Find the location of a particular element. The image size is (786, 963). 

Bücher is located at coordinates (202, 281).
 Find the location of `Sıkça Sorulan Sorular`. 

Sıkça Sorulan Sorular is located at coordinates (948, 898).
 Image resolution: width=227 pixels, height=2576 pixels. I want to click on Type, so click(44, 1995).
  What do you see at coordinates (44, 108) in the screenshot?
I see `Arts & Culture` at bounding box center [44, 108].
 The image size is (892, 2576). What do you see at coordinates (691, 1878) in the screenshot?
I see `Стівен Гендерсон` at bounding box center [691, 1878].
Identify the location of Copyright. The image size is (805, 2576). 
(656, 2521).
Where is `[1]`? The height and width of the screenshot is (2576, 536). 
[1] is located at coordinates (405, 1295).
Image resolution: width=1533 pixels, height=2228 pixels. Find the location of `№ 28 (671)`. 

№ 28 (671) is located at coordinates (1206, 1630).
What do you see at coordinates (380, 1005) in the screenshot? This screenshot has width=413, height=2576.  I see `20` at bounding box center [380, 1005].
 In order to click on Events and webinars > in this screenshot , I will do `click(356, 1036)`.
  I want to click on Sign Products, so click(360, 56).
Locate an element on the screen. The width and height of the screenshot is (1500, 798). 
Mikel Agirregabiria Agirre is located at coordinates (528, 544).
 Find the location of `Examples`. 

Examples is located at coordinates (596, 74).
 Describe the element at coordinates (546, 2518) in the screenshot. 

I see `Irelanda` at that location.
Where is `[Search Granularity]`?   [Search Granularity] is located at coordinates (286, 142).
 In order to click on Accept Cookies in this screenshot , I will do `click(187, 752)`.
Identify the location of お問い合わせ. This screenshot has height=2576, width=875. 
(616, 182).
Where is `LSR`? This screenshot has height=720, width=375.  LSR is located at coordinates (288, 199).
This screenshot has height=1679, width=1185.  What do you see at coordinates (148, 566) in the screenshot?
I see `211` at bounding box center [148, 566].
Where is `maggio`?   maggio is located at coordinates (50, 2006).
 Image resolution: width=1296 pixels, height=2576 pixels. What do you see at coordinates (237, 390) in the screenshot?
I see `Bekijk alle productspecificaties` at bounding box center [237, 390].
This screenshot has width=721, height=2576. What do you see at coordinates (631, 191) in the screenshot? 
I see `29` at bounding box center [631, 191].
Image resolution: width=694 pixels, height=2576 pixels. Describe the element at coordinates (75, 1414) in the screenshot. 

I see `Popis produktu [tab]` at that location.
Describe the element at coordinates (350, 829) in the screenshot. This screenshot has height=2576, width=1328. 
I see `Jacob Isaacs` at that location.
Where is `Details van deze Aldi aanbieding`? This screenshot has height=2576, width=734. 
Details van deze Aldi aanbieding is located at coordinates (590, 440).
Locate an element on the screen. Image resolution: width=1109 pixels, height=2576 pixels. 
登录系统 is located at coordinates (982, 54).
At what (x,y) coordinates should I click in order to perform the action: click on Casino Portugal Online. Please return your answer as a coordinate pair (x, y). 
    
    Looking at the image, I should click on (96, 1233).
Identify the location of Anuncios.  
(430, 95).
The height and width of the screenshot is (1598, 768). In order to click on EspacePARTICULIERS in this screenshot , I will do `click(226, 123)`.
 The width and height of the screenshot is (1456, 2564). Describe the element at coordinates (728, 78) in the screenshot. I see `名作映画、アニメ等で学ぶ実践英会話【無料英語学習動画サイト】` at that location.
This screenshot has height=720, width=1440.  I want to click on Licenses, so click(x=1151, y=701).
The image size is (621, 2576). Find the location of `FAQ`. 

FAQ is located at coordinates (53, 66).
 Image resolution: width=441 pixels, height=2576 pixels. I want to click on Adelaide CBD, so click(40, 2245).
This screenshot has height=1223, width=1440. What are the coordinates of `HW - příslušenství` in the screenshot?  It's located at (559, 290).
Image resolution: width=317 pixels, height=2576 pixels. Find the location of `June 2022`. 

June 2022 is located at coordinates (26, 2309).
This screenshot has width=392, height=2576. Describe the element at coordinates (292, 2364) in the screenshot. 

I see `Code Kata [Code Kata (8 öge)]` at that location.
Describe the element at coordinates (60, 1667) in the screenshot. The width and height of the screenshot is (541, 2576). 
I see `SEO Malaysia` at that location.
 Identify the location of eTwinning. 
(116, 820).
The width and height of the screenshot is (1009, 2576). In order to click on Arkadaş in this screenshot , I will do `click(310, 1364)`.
------------------------
_TASK OBJECTIVE_
Reprint the listing above. Keep every line exactly as it is.

_ANSWER FOR THE TASK_
Find the location of a particular element. The image size is (786, 963). 

Bücher is located at coordinates (202, 281).
 Find the location of `Sıkça Sorulan Sorular`. 

Sıkça Sorulan Sorular is located at coordinates (948, 898).
 Image resolution: width=227 pixels, height=2576 pixels. I want to click on Type, so click(44, 1995).
  What do you see at coordinates (44, 108) in the screenshot?
I see `Arts & Culture` at bounding box center [44, 108].
 The image size is (892, 2576). What do you see at coordinates (691, 1878) in the screenshot?
I see `Стівен Гендерсон` at bounding box center [691, 1878].
Identify the location of Copyright. The image size is (805, 2576). 
(656, 2521).
Where is `[1]`? The height and width of the screenshot is (2576, 536). 
[1] is located at coordinates (405, 1295).
Image resolution: width=1533 pixels, height=2228 pixels. Find the location of `№ 28 (671)`. 

№ 28 (671) is located at coordinates (1206, 1630).
What do you see at coordinates (380, 1005) in the screenshot? This screenshot has width=413, height=2576.  I see `20` at bounding box center [380, 1005].
 In order to click on Events and webinars > in this screenshot , I will do `click(356, 1036)`.
  I want to click on Sign Products, so click(360, 56).
Locate an element on the screen. The width and height of the screenshot is (1500, 798). 
Mikel Agirregabiria Agirre is located at coordinates (528, 544).
 Find the location of `Examples`. 

Examples is located at coordinates (596, 74).
 Describe the element at coordinates (546, 2518) in the screenshot. 

I see `Irelanda` at that location.
Where is `[Search Granularity]`?   [Search Granularity] is located at coordinates (286, 142).
 In order to click on Accept Cookies in this screenshot , I will do `click(187, 752)`.
Identify the location of お問い合わせ. This screenshot has height=2576, width=875. 
(616, 182).
Where is `LSR`? This screenshot has height=720, width=375.  LSR is located at coordinates (288, 199).
This screenshot has height=1679, width=1185.  What do you see at coordinates (148, 566) in the screenshot?
I see `211` at bounding box center [148, 566].
Where is `maggio`?   maggio is located at coordinates (50, 2006).
 Image resolution: width=1296 pixels, height=2576 pixels. What do you see at coordinates (237, 390) in the screenshot?
I see `Bekijk alle productspecificaties` at bounding box center [237, 390].
This screenshot has width=721, height=2576. What do you see at coordinates (631, 191) in the screenshot? 
I see `29` at bounding box center [631, 191].
Image resolution: width=694 pixels, height=2576 pixels. Describe the element at coordinates (75, 1414) in the screenshot. 

I see `Popis produktu [tab]` at that location.
Describe the element at coordinates (350, 829) in the screenshot. This screenshot has height=2576, width=1328. 
I see `Jacob Isaacs` at that location.
Where is `Details van deze Aldi aanbieding`? This screenshot has height=2576, width=734. 
Details van deze Aldi aanbieding is located at coordinates (590, 440).
Locate an element on the screen. Image resolution: width=1109 pixels, height=2576 pixels. 
登录系统 is located at coordinates (982, 54).
At what (x,y) coordinates should I click in order to perform the action: click on Casino Portugal Online. Please return your answer as a coordinate pair (x, y). 
    
    Looking at the image, I should click on (96, 1233).
Identify the location of Anuncios.  
(430, 95).
The height and width of the screenshot is (1598, 768). In order to click on EspacePARTICULIERS in this screenshot , I will do `click(226, 123)`.
 The width and height of the screenshot is (1456, 2564). Describe the element at coordinates (728, 78) in the screenshot. I see `名作映画、アニメ等で学ぶ実践英会話【無料英語学習動画サイト】` at that location.
This screenshot has height=720, width=1440.  I want to click on Licenses, so click(x=1151, y=701).
The image size is (621, 2576). Find the location of `FAQ`. 

FAQ is located at coordinates (53, 66).
 Image resolution: width=441 pixels, height=2576 pixels. I want to click on Adelaide CBD, so click(40, 2245).
This screenshot has height=1223, width=1440. What are the coordinates of `HW - příslušenství` in the screenshot?  It's located at (559, 290).
Image resolution: width=317 pixels, height=2576 pixels. Find the location of `June 2022`. 

June 2022 is located at coordinates (26, 2309).
This screenshot has width=392, height=2576. Describe the element at coordinates (292, 2364) in the screenshot. 

I see `Code Kata [Code Kata (8 öge)]` at that location.
Describe the element at coordinates (60, 1667) in the screenshot. The width and height of the screenshot is (541, 2576). 
I see `SEO Malaysia` at that location.
 Identify the location of eTwinning. 
(116, 820).
The width and height of the screenshot is (1009, 2576). In order to click on Arkadaş in this screenshot , I will do `click(310, 1364)`.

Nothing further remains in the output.